On 2 March 2019, I participated in New Zealand’s Open Data Day. For this year, we at the Dunedin Open Data Meetup got together to do quick usage examples of New Zealand open data sources. This project is available on GitHub and we invite anyone with an interest in New Zealand open data to participate.

Recently I have become active in New Zealand’s Open Data community by attending Dunedin’s Meetup and volunteering to help organise events. I like that more that data is accessible to everyone, the more opportunities arise for individuals to interact and develop their own data-based insights. For the theme of this event, we identified that simply making data available, while a great first step, isn’t enough to make analysis and insight open to everyone. Therefore we have been working to create great examples of open data usage and analysis.

We got together and brainstormed a list of all the open data in New Zealand that we were interested in exploring. After deciding who was going to explore each dataset we started figuring out how to get the data and analyse it. At this meetup we decided to use R because is the software we all had the most shared experience with. My own experience with R was rather limited. It was wonderful to sit down with some very skilled R users and get the hands on feedback. It’s great to be shown a shortcut that might take you hours to figure out on your own while shuffling through Stack Overflow articles.

My data exploration

At the meetup I focused in out exploring New Zealand’s tourism data which is available through Stats NZ’s Infoshare. This data repository actually has a ton of useful data in many different sectors like Health or Industry.

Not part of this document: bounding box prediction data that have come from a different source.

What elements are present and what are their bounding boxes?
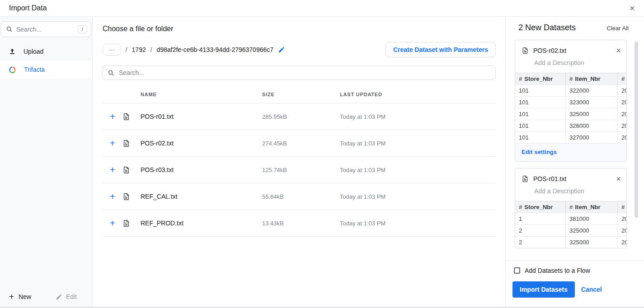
add-to-flow-option[interactable]: Add Datasets to a Flow: [514, 267, 637, 274]
column-header-size: SIZE: [262, 92, 340, 97]
dataset-description-placeholder[interactable]: Add a Description: [534, 187, 620, 195]
sidebar-item-trifacta[interactable]: Trifacta: [0, 61, 92, 79]
preview-cell: 101: [515, 84, 566, 96]
page-title: Choose a file or folder: [103, 25, 496, 33]
file-last-updated: Today at 1:03 PM: [340, 220, 496, 227]
file-search-box[interactable]: [103, 65, 496, 80]
preview-cell: 20: [618, 224, 626, 236]
connections-sidebar: / Upload Trifacta +: [0, 17, 93, 308]
dataset-card: POS-r02.txt × Add a Description #Store_N…: [515, 40, 627, 162]
preview-column-header: #Item_Nbr: [566, 73, 618, 84]
new-button-label: New: [19, 293, 31, 300]
preview-cell: 327000: [566, 131, 618, 143]
dataset-cards: POS-r02.txt × Add a Description #Store_N…: [506, 36, 644, 260]
dataset-card-footer: Edit settings: [515, 143, 626, 161]
breadcrumb-segment-folder[interactable]: 1792: [132, 46, 146, 53]
preview-column-header: #: [618, 73, 626, 84]
new-connection-button[interactable]: + New: [9, 292, 31, 302]
numeric-type-icon: #: [621, 75, 625, 82]
preview-cell: 2: [515, 236, 566, 248]
preview-cell: 20: [618, 131, 626, 143]
remove-dataset-close-icon[interactable]: ×: [616, 47, 621, 55]
numeric-type-icon: #: [569, 75, 573, 82]
column-header-last-updated: LAST UPDATED: [340, 92, 496, 97]
import-datasets-button[interactable]: Import Datasets: [512, 281, 575, 298]
dataset-filename: POS-r01.txt: [533, 175, 566, 182]
add-file-plus-icon[interactable]: +: [103, 192, 122, 201]
file-table-body: + POS-r01.txt 285.95kB Today at 1:03 PM …: [103, 103, 496, 237]
file-row[interactable]: + REF_PROD.txt 13.43kB Today at 1:03 PM: [103, 210, 496, 237]
plus-icon: +: [9, 292, 14, 302]
preview-row: 10132500020: [515, 108, 626, 120]
preview-cell: 323000: [566, 96, 618, 108]
add-file-plus-icon[interactable]: +: [103, 165, 122, 174]
file-last-updated: Today at 1:03 PM: [340, 193, 496, 200]
preview-row: 138100020: [515, 213, 626, 224]
edit-path-pencil-icon[interactable]: [278, 46, 285, 53]
file-icon: [522, 47, 529, 55]
file-row[interactable]: + POS-r03.txt 125.74kB Today at 1:03 PM: [103, 157, 496, 183]
sidebar-search-box[interactable]: /: [1, 21, 91, 37]
file-icon: [122, 139, 141, 148]
preview-cell: 325000: [566, 236, 618, 248]
breadcrumb-ellipsis-button[interactable]: ...: [103, 44, 121, 56]
file-size: 274.45kB: [262, 140, 340, 147]
preview-column-header: #Store_Nbr: [515, 201, 566, 213]
preview-column-name: Store_Nbr: [524, 75, 553, 82]
file-name: POS-r01.txt: [141, 113, 262, 120]
numeric-type-icon: #: [519, 204, 522, 210]
dialog-title: Import Data: [9, 4, 47, 12]
file-size: 285.95kB: [262, 113, 340, 120]
add-file-plus-icon[interactable]: +: [103, 139, 122, 148]
sidebar-footer: + New Edit: [0, 285, 92, 308]
search-icon: [108, 70, 114, 76]
sidebar-search-input[interactable]: [16, 26, 74, 33]
preview-cell: 20: [618, 120, 626, 131]
file-row[interactable]: + REF_CAL.txt 55.64kB Today at 1:03 PM: [103, 183, 496, 210]
file-table: NAME SIZE LAST UPDATED + POS-r01.txt 285…: [103, 85, 496, 237]
file-icon: [122, 219, 141, 228]
preview-table-body: 1013220002010132300020101325000201013260…: [515, 84, 626, 143]
cancel-button[interactable]: Cancel: [581, 286, 602, 293]
preview-cell: 325000: [566, 224, 618, 236]
file-name: REF_CAL.txt: [141, 193, 262, 200]
sidebar-item-label: Trifacta: [24, 66, 45, 73]
file-search-input[interactable]: [119, 69, 491, 76]
add-file-plus-icon[interactable]: +: [103, 112, 122, 121]
panel-scrollbar-thumb[interactable]: [635, 42, 638, 218]
preview-cell: 325000: [566, 108, 618, 120]
dataset-filename: POS-r02.txt: [533, 47, 566, 54]
preview-cell: 101: [515, 96, 566, 108]
new-datasets-panel: 2 New Datasets Clear All POS-r02.txt × A…: [505, 17, 644, 308]
preview-column-header: #Item_Nbr: [566, 201, 618, 213]
edit-settings-link[interactable]: Edit settings: [522, 149, 557, 155]
file-icon: [122, 192, 141, 201]
add-file-plus-icon[interactable]: +: [103, 219, 122, 228]
preview-cell: 322000: [566, 84, 618, 96]
close-icon[interactable]: ×: [630, 4, 635, 13]
search-icon: [6, 26, 13, 33]
breadcrumb-segment-current[interactable]: d98af2fe-ce6b-4133-94dd-2796370966c7: [157, 46, 273, 53]
file-size: 125.74kB: [262, 167, 340, 173]
preview-column-header: #Store_Nbr: [515, 73, 566, 84]
add-to-flow-label: Add Datasets to a Flow: [525, 267, 590, 274]
upload-icon: [8, 47, 16, 56]
preview-cell: 381000: [566, 213, 618, 224]
remove-dataset-close-icon[interactable]: ×: [616, 175, 621, 183]
preview-column-header: #: [618, 201, 626, 213]
file-row[interactable]: + POS-r02.txt 274.45kB Today at 1:03 PM: [103, 130, 496, 157]
create-dataset-with-parameters-button[interactable]: Create Dataset with Parameters: [385, 42, 496, 57]
preview-cell: 326000: [566, 120, 618, 131]
breadcrumb: ... / 1792 / d98af2fe-ce6b-4133-94dd-279…: [103, 44, 285, 56]
panel-actions: Add Datasets to a Flow Import Datasets C…: [506, 260, 644, 307]
file-row[interactable]: + POS-r01.txt 285.95kB Today at 1:03 PM: [103, 103, 496, 130]
dataset-card: POS-r01.txt × Add a Description #Store_N…: [515, 168, 627, 248]
file-icon: [122, 166, 141, 174]
add-to-flow-checkbox[interactable]: [514, 267, 520, 274]
preview-cell: 20: [618, 84, 626, 96]
file-name: POS-r02.txt: [141, 140, 262, 147]
sidebar-item-upload[interactable]: Upload: [0, 42, 92, 61]
clear-all-button[interactable]: Clear All: [607, 25, 629, 32]
edit-connection-button[interactable]: Edit: [56, 293, 77, 300]
dataset-description-placeholder[interactable]: Add a Description: [534, 59, 620, 66]
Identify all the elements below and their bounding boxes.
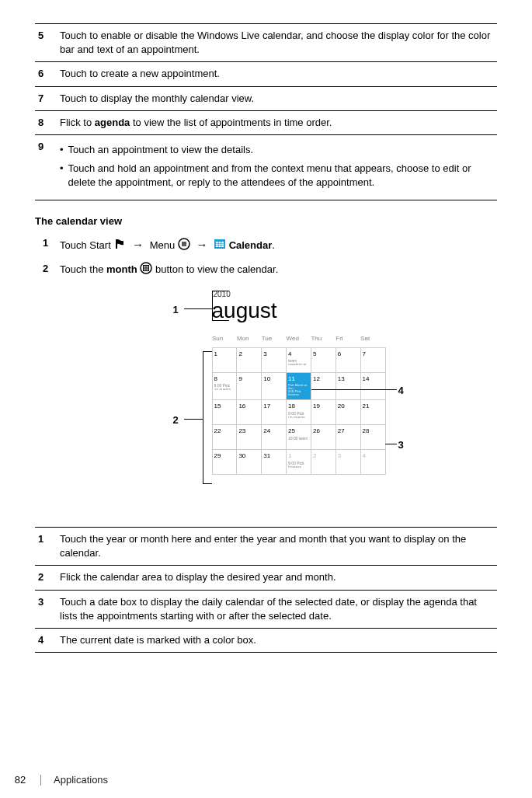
svg-rect-0 bbox=[116, 239, 117, 249]
table-callouts-5-9: 5 Touch to enable or disable the Windows… bbox=[35, 23, 497, 200]
step-item: 1 Touch Start → Menu → Calendar. bbox=[43, 236, 497, 254]
table-row: 5 Touch to enable or disable the Windows… bbox=[35, 24, 497, 62]
svg-rect-12 bbox=[144, 265, 149, 270]
row-num: 4 bbox=[35, 628, 57, 652]
row-num: 2 bbox=[35, 566, 57, 590]
callout-1: 1 bbox=[173, 303, 179, 317]
day-cell-today: 11Pick Martin at the…3:00 Pick hostess bbox=[287, 373, 311, 400]
row-text: Touch a date box to display the daily ca… bbox=[57, 590, 497, 628]
table-row: 3 Touch a date box to display the daily … bbox=[35, 590, 497, 628]
day-cell: 21 bbox=[360, 400, 385, 425]
weekday: Wed bbox=[287, 333, 311, 348]
table-row: 9 Touch an appointment to view the detai… bbox=[35, 134, 497, 200]
text-post: to view the list of appointments in time… bbox=[130, 117, 332, 128]
section-heading: The calendar view bbox=[35, 214, 497, 228]
row-num: 1 bbox=[35, 528, 57, 566]
row-num: 5 bbox=[35, 24, 57, 62]
row-text: Touch to create a new appointment. bbox=[57, 62, 497, 86]
table-row: 4 The current date is marked with a colo… bbox=[35, 628, 497, 652]
weekday: Fri bbox=[336, 333, 360, 348]
callout-2: 2 bbox=[173, 413, 179, 427]
day-cell: 24 bbox=[262, 425, 287, 450]
callout-line bbox=[203, 483, 212, 484]
calendar-week-row: 1 2 3 4team meeting at 9 5 6 7 bbox=[212, 348, 385, 373]
row-num: 8 bbox=[35, 110, 57, 134]
day-cell: 23 bbox=[237, 425, 262, 450]
calendar-weekday-row: Sun Mon Tue Wed Thu Fri Sat bbox=[212, 333, 385, 348]
day-cell: 27 bbox=[336, 425, 360, 450]
calendar-week-row: 15 16 17 189:00 Pick up guests 19 20 21 bbox=[212, 400, 385, 425]
row-text: Touch the year or month here and enter t… bbox=[57, 528, 497, 566]
row-num: 9 bbox=[35, 134, 57, 200]
row-text: Touch to display the monthly calendar vi… bbox=[57, 86, 497, 110]
step-content: Touch the month button to view the calen… bbox=[60, 262, 497, 278]
weekday: Sun bbox=[212, 333, 237, 348]
table-row: 7 Touch to display the monthly calendar … bbox=[35, 86, 497, 110]
step-content: Touch Start → Menu → Calendar. bbox=[60, 236, 497, 254]
menu-circle-icon bbox=[178, 238, 190, 254]
table-callouts-1-4: 1 Touch the year or month here and enter… bbox=[35, 527, 497, 653]
day-cell-off: 4 bbox=[360, 450, 385, 475]
day-cell: 22 bbox=[212, 425, 237, 450]
table-row: 6 Touch to create a new appointment. bbox=[35, 62, 497, 86]
row-num: 3 bbox=[35, 590, 57, 628]
callout-line bbox=[184, 308, 212, 309]
callout-line bbox=[311, 389, 397, 390]
weekday: Mon bbox=[237, 333, 262, 348]
weekday: Thu bbox=[311, 333, 336, 348]
text: Menu bbox=[150, 239, 178, 251]
month-circle-icon bbox=[140, 262, 152, 278]
day-cell: 31 bbox=[262, 450, 287, 475]
callout-line bbox=[212, 291, 229, 291]
calendar-grid: Sun Mon Tue Wed Thu Fri Sat 1 2 3 4team … bbox=[212, 333, 386, 475]
steps-list: 1 Touch Start → Menu → Calendar. 2 Touch… bbox=[43, 236, 497, 278]
row-text: Touch an appointment to view the details… bbox=[57, 134, 497, 200]
callout-line bbox=[212, 291, 213, 320]
day-cell-off: 3 bbox=[336, 450, 360, 475]
callout-line bbox=[184, 419, 203, 420]
start-flag-icon bbox=[113, 238, 126, 254]
text: . bbox=[272, 239, 275, 251]
step-num: 2 bbox=[43, 262, 60, 276]
calendar-app-icon bbox=[214, 238, 226, 254]
day-cell: 3 bbox=[262, 348, 287, 373]
day-cell: 15 bbox=[212, 400, 237, 425]
bullet-item: Touch and hold an appointment and from t… bbox=[60, 162, 494, 190]
day-cell: 26 bbox=[311, 425, 336, 450]
callout-line bbox=[212, 320, 229, 321]
day-cell: 2 bbox=[237, 348, 262, 373]
day-cell: 4team meeting at 9 bbox=[287, 348, 311, 373]
weekday: Tue bbox=[262, 333, 287, 348]
day-cell: 29 bbox=[212, 450, 237, 475]
callout-line bbox=[203, 351, 212, 352]
calendar-month: august bbox=[212, 300, 386, 322]
day-cell: 7 bbox=[360, 348, 385, 373]
row-num: 7 bbox=[35, 86, 57, 110]
day-cell: 28 bbox=[360, 425, 385, 450]
callout-4: 4 bbox=[398, 384, 404, 398]
day-cell: 5 bbox=[311, 348, 336, 373]
text-pre: Flick to bbox=[60, 117, 95, 128]
row-text: Touch to enable or disable the Windows L… bbox=[57, 24, 497, 62]
text: button to view the calendar. bbox=[155, 263, 278, 275]
calendar-screenshot: 2010 august Sun Mon Tue Wed Thu Fri Sat … bbox=[212, 289, 386, 475]
text-bold: month bbox=[106, 263, 137, 275]
svg-rect-6 bbox=[216, 242, 224, 247]
arrow-icon: → bbox=[132, 238, 144, 251]
calendar-week-row: 89:00 Pick up guests 9 10 11Pick Martin … bbox=[212, 373, 385, 400]
day-cell: 17 bbox=[262, 400, 287, 425]
calendar-week-row: 22 23 24 2510:00 team 26 27 28 bbox=[212, 425, 385, 450]
day-cell: 9 bbox=[237, 373, 262, 400]
day-cell: 6 bbox=[336, 348, 360, 373]
day-cell: 20 bbox=[336, 400, 360, 425]
day-cell: 189:00 Pick up guests bbox=[287, 400, 311, 425]
callout-3: 3 bbox=[398, 438, 404, 452]
arrow-icon: → bbox=[196, 238, 207, 251]
text: Touch the bbox=[60, 263, 106, 275]
step-num: 1 bbox=[43, 236, 60, 250]
text-bold: agenda bbox=[95, 117, 130, 128]
day-cell-off: 2 bbox=[311, 450, 336, 475]
callout-line bbox=[385, 444, 397, 444]
table-row: 2 Flick the calendar area to display the… bbox=[35, 566, 497, 590]
calendar-week-row: 29 30 31 19:00 Pick hostess 2 3 4 bbox=[212, 450, 385, 475]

I would encourage people to browse and have a look to see what is available. I was initially curious about tourism data because I was wondering how big of an impact was created the Ed Sheeran concert in Dunedin in 2018. I explored this by looking at monthly hotel occupancy rates. It turns outs that it didn’t have a huge impact on the monthly data (on the high end but, within 2 standard deviations). I suspect that was because it’s monthly data so it’s rather course. You can see my analysis on my repository.

Occupancy rates for accommodations in Dunedin by month.

I would highly recommend participating to help out with NZ Open Data. I had such an exciting time hearing about what other people were interested in. For me the biggest help was to get that hands on feedback from others, all of whom were very eager to help. There are open data meetups throughout the country that can help you get started.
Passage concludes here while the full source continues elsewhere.